Whereas the Kangoo Zoe is a derivative of a conventional vehicle first designed to take a fossil-fueled engine, the Zoe has been designed from the ground up as an electric-only affair and shares bo commonality with any existing internal-combustion-engined model. It shares much of its drivetrain with the Leaf.
The Zoe is powered by a 65kW/220Nm electric motor and features a 22kWh lithium-ion battery hidden under the floor.
It can run for 210km before requiring a charge, although a real-world range estimate pulls that back to about 120-150km. Top speed is listed at 135kmh.
One likely incentive for Renault now is the rollout of a national network of fast charge stations. Recharging the Zoe from a 16-amp single-phase wall box can take nine hours, but plugged into a 63-amp three-phase system takes just 30 minutes.
At 4084mm long, 1730mm wide, 1568mm high and with a generous 338-litre boot, the five-seat Zoe is similar in size to an average light car such as the Clio, Volkswagen Polo and Mazda2. In 2013 it received a five star crash test rating from Euro NCAP.
The airy cabin design takes cues from the Leaf.
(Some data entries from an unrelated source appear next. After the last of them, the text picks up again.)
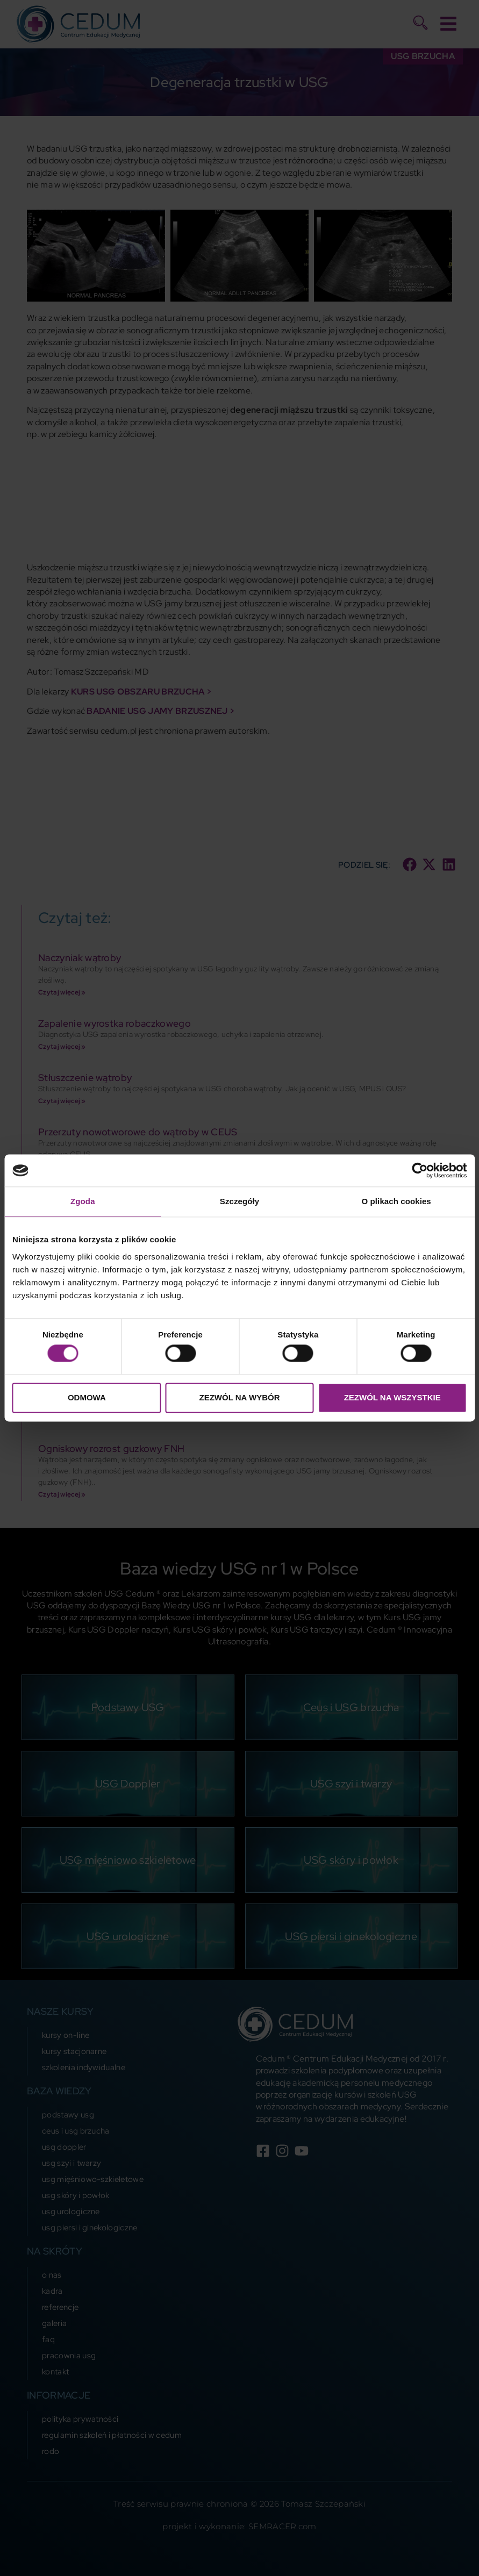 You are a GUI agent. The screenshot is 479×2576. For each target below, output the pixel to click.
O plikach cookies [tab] (396, 1201)
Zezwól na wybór (239, 1397)
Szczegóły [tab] (239, 1201)
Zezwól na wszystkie (392, 1397)
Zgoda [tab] (82, 1201)
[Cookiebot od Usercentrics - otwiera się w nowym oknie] (420, 1170)
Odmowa (87, 1397) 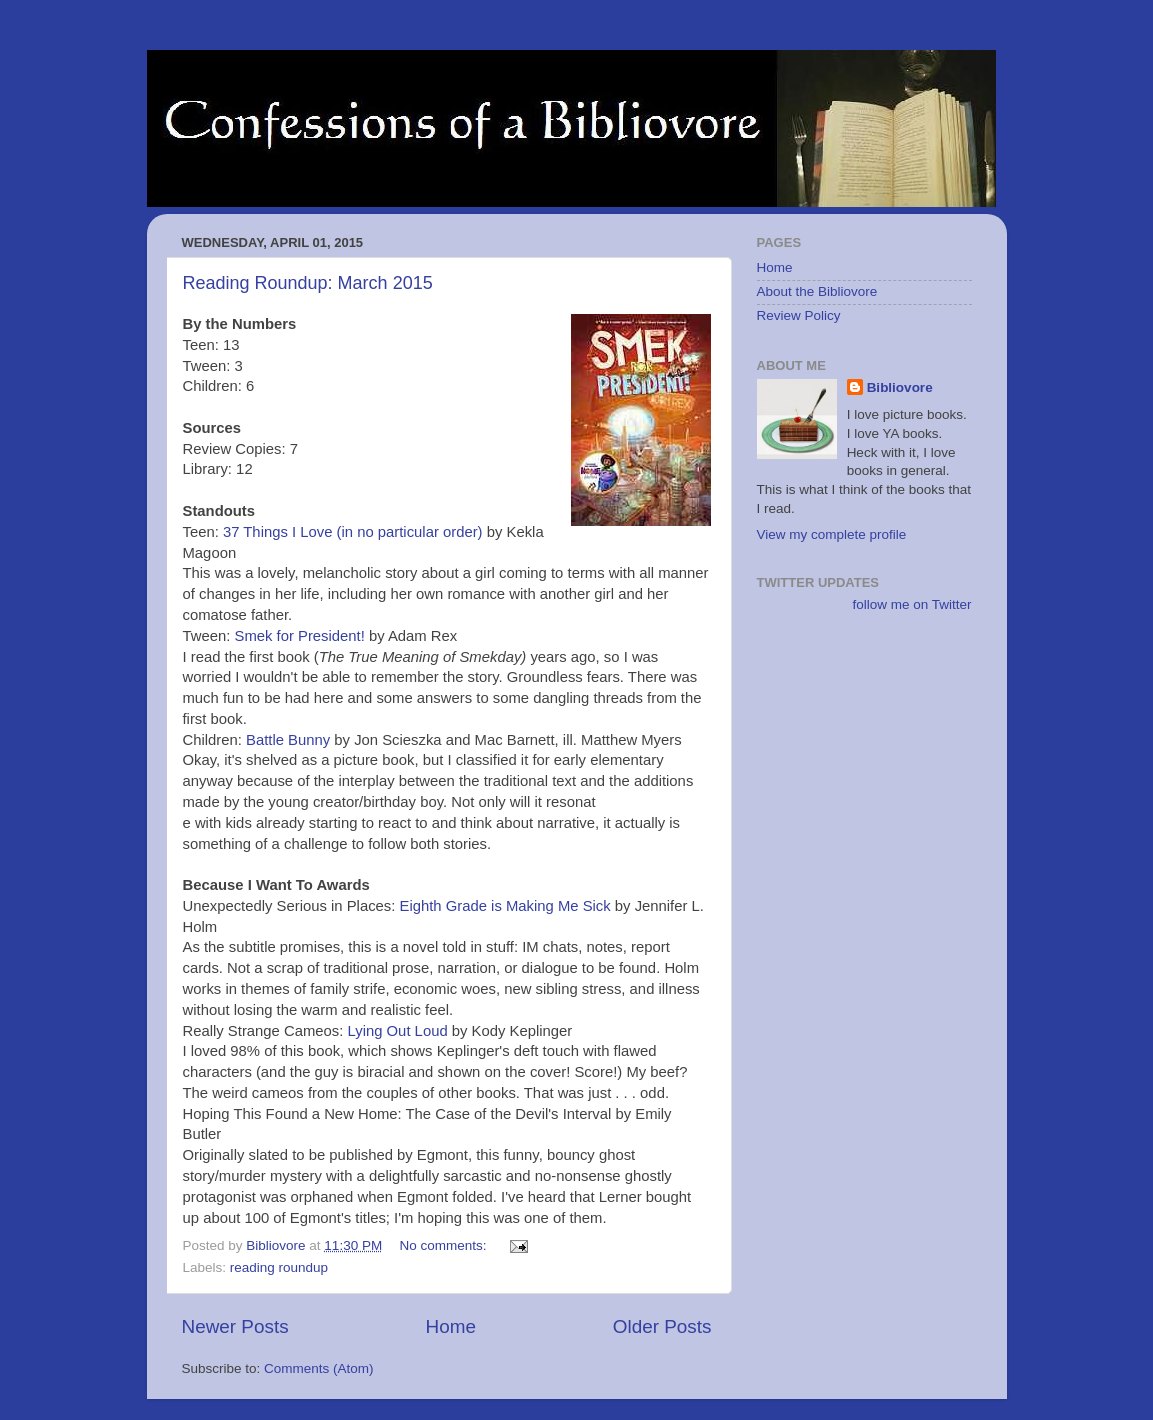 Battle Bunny (288, 740)
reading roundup (279, 1267)
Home (451, 1326)
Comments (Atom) (319, 1368)
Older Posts (662, 1326)
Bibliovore (900, 387)
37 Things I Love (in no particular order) (353, 532)
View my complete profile (832, 534)
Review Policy (799, 315)
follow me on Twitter (911, 604)
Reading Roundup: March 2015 (308, 283)
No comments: (444, 1245)
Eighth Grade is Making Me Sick (505, 906)
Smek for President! (299, 636)
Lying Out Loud (398, 1031)
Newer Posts (235, 1326)
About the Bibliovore (817, 291)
The car debuted the French company’s R-Link multimedia system, now found in the new Clio and the current Megane. R-Link features a seven-inch touchscreen tablet, sat-nav, speech recognition and a host of connectivity technology.
In Europe Zoe variants can be monitored remotely via mobile phone, tablet or computer, with users able to control the battery charging remotely (switching it on or off) and adjust the cabin cooling and heating system, which operates when the vehicle is charging.
The electric Kangoo ZE will likely place as a select choice alternate to the expanded ranged of orthodox versions of the small van, though intriguingly Renault NZ has signalled it can bring it here in five-seater format – perhaps seeing it as a cheap family MPV model - as an alternate to the traditional two-chair worker edition.
Renault NZ’s marketing intention for the commercial variant is not clear yet, but it could be seeking to emulate a pitch tried in Australia, which involved seeking attention from city-restricted delivery businesses.
A desire by Renault’s Australian importer to discover more about specific EV driving habits among Australians, as well as how to best support larger-scale fleets of EV commercials in the mid-term future resulted in four Kangoo ZEs being placed with Australia Post since May 2014 – a good fit as, in France, it is a frontline postal delivery vehicle. Most French Kangoo ZE mail vans clock just 70kms per day.
The battery-powered Kangoo has a real-world driving range of between 80 and 125km and an official NEDC range of 170km. Power comes from a 44kW/226Nm AC electric motor matched to a 22kWh lithium-ion battery that weighs 260kg. A 3kW plug will charge the cells in 6-9 hours.